Appeal to Number of Ingredients/Compounds

The number of ingredients a product contains does not tell us about its healthfulness. For example, I can serve you raw chicken. It’s only one ingredient. But it’s probably not healthier than a 21-ingredient recipe for paella. Similarly, I can give you a single chemical compound that is poisonous and I can also give you a product made up of many chemical compounds (e.g., corn, scallops, eggs, rice) and it’s going to be better for your health than the single poisonous chemical compound. In short, we cannot infer a product’s healthfulness based only on the number of ingredients or chemical compounds it contains.

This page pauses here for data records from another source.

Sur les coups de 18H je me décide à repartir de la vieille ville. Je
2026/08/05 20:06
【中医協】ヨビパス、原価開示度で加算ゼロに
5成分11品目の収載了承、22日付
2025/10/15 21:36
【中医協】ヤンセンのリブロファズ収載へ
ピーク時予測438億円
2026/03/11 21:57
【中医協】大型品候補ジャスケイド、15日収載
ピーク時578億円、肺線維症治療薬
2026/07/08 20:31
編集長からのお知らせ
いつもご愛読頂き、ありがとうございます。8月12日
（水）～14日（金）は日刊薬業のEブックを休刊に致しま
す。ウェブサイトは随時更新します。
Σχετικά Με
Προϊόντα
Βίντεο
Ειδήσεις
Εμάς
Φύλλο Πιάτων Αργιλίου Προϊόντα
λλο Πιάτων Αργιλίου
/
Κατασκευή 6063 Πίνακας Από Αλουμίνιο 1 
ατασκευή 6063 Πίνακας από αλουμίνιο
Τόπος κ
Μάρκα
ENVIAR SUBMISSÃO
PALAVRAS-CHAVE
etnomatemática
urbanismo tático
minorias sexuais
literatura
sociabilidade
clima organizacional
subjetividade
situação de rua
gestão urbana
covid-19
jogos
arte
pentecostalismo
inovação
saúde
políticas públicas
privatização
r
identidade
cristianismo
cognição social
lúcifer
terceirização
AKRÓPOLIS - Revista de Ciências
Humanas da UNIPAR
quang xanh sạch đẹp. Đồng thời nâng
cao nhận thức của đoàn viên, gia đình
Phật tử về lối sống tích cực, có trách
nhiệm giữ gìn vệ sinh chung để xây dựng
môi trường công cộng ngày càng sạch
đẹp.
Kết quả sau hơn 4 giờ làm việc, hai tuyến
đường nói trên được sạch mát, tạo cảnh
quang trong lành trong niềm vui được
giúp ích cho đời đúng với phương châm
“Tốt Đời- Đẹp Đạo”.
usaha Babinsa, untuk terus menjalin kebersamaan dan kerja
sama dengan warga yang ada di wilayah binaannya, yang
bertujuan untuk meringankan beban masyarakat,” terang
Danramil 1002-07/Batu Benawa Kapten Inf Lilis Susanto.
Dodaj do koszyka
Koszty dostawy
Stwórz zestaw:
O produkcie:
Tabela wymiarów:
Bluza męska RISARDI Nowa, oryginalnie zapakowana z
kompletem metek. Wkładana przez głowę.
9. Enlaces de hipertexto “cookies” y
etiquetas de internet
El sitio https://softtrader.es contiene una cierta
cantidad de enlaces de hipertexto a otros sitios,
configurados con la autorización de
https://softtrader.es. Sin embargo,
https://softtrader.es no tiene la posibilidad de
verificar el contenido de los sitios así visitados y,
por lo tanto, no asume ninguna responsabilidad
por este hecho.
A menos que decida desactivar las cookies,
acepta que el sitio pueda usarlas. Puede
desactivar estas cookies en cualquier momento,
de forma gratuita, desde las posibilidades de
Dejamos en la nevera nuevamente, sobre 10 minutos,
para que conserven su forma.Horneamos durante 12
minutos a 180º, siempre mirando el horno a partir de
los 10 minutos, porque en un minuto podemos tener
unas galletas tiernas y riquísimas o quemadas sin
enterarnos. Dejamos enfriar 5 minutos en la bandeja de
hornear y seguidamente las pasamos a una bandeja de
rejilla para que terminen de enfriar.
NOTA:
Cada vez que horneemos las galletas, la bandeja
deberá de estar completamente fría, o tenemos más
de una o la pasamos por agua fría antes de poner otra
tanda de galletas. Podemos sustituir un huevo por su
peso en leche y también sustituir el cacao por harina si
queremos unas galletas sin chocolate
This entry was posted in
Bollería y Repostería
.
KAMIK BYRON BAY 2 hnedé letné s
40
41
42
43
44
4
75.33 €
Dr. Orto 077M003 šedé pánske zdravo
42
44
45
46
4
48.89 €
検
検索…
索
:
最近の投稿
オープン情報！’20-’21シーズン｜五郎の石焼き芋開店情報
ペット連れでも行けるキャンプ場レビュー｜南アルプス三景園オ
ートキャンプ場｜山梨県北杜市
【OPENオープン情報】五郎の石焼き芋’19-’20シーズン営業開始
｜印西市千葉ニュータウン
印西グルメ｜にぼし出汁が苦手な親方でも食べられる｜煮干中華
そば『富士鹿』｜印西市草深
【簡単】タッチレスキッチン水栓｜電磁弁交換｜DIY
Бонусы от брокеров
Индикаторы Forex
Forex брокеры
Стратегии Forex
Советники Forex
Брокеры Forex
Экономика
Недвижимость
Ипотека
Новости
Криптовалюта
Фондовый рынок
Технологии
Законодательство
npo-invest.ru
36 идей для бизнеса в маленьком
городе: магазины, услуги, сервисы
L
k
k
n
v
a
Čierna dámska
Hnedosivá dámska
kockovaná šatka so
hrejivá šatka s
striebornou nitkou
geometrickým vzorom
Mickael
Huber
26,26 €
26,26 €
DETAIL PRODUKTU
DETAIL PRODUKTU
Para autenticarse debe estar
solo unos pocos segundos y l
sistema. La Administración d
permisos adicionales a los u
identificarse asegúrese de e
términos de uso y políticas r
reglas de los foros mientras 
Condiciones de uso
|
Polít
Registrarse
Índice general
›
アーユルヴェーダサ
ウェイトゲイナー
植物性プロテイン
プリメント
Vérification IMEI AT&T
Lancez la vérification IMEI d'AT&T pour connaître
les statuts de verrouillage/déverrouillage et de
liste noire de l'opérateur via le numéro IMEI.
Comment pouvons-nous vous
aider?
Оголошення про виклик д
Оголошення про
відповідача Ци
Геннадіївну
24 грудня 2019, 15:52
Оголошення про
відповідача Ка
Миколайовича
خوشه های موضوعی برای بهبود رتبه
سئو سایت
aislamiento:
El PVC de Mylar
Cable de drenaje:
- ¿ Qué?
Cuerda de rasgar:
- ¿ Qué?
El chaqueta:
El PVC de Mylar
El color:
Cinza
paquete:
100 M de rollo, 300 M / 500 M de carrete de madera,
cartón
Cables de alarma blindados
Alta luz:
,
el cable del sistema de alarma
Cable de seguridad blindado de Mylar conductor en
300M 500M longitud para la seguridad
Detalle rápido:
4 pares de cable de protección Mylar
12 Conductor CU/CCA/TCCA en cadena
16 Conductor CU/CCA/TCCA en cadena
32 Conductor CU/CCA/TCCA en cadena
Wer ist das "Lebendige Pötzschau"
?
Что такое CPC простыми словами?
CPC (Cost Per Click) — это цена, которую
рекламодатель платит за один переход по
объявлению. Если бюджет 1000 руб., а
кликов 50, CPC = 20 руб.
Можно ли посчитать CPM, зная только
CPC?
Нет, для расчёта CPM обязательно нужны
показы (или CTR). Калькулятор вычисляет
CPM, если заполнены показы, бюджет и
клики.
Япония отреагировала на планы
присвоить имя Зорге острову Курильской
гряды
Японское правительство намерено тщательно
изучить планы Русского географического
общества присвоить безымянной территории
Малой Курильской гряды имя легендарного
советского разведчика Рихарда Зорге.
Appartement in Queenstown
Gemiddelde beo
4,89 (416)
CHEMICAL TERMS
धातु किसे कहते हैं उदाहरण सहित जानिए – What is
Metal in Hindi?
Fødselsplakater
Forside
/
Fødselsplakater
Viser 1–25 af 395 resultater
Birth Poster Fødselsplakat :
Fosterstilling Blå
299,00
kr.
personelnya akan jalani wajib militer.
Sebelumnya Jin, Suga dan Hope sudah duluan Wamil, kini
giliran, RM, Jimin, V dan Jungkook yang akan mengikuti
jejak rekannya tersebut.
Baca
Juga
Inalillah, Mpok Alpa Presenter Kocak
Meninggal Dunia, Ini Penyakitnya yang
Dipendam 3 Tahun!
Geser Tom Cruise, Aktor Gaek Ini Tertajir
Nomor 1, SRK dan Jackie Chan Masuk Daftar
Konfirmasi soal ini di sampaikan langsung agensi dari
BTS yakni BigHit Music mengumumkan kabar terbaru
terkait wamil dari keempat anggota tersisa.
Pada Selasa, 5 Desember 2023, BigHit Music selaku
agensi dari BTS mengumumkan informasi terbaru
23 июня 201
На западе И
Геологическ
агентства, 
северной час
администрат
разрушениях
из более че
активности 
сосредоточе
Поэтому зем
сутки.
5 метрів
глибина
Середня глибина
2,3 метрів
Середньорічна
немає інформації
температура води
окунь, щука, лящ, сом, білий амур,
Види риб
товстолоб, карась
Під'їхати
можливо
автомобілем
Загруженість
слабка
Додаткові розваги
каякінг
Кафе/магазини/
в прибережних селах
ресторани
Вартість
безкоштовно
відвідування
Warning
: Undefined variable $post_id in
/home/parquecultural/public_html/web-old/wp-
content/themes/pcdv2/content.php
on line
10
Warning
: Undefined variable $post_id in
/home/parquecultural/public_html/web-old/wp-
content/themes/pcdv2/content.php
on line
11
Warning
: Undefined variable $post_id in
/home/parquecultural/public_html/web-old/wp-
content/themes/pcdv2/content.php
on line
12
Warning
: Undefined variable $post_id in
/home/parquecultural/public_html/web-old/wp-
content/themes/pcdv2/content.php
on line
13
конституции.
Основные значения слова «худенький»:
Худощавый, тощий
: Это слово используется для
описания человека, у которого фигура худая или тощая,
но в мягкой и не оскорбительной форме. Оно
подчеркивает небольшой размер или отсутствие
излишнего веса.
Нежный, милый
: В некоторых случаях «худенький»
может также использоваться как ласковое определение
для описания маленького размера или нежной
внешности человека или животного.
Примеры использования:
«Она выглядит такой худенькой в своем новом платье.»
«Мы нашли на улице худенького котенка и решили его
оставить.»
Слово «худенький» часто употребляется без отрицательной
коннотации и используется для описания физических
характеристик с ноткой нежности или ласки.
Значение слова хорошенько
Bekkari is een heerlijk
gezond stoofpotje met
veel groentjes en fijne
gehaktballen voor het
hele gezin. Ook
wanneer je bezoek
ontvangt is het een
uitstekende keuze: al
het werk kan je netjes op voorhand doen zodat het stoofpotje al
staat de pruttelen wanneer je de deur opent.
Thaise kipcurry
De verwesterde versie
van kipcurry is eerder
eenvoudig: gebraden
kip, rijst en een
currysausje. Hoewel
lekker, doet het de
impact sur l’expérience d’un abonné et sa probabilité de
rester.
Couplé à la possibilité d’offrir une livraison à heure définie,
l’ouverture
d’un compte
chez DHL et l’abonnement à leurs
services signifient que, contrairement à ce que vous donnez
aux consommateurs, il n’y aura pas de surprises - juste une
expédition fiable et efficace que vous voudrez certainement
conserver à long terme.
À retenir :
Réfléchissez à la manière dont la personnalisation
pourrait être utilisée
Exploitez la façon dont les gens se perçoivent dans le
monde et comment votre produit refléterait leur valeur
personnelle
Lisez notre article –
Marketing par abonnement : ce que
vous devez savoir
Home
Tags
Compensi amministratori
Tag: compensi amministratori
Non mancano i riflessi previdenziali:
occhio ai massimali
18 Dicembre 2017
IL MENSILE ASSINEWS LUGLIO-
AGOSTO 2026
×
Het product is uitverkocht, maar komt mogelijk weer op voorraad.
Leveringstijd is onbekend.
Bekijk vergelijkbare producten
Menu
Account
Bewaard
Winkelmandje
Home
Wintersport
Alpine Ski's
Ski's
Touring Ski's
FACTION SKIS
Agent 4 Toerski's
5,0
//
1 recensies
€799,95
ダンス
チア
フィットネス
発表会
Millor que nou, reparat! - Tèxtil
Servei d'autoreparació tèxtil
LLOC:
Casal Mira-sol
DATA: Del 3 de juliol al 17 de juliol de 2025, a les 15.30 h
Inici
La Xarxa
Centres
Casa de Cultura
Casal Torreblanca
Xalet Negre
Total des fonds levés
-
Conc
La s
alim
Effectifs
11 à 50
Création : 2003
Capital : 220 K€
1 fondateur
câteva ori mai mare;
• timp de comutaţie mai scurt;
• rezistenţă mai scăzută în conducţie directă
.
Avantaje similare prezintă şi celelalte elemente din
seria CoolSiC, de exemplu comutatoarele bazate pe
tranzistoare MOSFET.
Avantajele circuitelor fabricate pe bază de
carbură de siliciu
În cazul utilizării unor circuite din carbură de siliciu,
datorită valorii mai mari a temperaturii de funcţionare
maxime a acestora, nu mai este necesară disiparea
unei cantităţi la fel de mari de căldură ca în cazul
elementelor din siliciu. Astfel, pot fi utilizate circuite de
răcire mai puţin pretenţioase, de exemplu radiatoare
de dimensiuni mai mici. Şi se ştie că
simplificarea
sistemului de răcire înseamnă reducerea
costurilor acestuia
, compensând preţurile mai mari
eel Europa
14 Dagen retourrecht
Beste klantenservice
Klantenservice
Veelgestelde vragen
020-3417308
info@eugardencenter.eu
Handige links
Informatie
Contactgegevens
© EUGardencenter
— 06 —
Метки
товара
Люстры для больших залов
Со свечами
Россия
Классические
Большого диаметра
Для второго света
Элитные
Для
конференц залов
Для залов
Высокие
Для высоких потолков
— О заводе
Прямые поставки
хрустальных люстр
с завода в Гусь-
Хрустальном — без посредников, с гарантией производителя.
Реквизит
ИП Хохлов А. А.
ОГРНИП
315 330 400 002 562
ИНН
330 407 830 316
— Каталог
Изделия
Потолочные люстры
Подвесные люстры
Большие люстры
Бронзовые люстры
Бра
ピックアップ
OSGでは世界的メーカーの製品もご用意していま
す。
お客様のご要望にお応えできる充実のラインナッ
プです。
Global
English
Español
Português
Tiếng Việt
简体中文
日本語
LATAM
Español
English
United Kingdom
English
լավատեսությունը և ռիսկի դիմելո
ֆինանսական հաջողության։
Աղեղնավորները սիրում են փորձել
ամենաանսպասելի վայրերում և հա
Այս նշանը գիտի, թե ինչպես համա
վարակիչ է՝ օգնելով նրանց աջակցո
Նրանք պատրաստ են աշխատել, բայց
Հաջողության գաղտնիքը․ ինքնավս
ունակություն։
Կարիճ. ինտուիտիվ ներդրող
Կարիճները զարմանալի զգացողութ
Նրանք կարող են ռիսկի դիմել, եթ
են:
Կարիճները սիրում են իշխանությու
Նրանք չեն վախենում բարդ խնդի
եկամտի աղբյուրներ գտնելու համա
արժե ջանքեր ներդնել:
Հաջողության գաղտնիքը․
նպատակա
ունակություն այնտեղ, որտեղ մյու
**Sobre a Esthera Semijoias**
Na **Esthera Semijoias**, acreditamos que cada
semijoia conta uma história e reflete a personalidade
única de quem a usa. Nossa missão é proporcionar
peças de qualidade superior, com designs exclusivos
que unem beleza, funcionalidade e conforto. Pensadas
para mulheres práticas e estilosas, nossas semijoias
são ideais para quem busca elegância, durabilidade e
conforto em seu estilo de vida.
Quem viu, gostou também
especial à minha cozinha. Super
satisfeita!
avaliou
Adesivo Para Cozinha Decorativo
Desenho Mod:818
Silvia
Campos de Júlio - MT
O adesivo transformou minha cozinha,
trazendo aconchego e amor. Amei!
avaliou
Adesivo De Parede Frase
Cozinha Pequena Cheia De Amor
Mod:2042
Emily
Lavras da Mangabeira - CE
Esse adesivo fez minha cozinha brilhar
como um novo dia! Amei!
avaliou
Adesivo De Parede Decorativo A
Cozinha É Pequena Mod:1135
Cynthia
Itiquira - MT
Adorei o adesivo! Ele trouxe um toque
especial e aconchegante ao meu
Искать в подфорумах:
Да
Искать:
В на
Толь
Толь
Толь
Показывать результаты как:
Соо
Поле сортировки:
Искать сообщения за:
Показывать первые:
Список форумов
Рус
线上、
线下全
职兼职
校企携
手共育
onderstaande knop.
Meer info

The usual reply to this is to conjoin a fear of synthetic or lab-created compounds with the naturalistic fallacy. This is also a poor argument. The fact that a chemical compound is found in nature does not on its own tell me about its healthful properties. The most potent poisons are found in ‘natural’ plants just as many beneficial compounds are found in ‘natural’ plants. Merely knowing that something is natural doesn’t tell me whether it’s going to be good for my health.

The inverse is also true. Some of the greatest boons to human health have come from the science lab…as have some of the most toxic compounds. So again, merely knowing that something was created in a lab does not on its own tell us anything about its possible effects on my health. That question is settled independently of the compound’s natural/synthetic origin.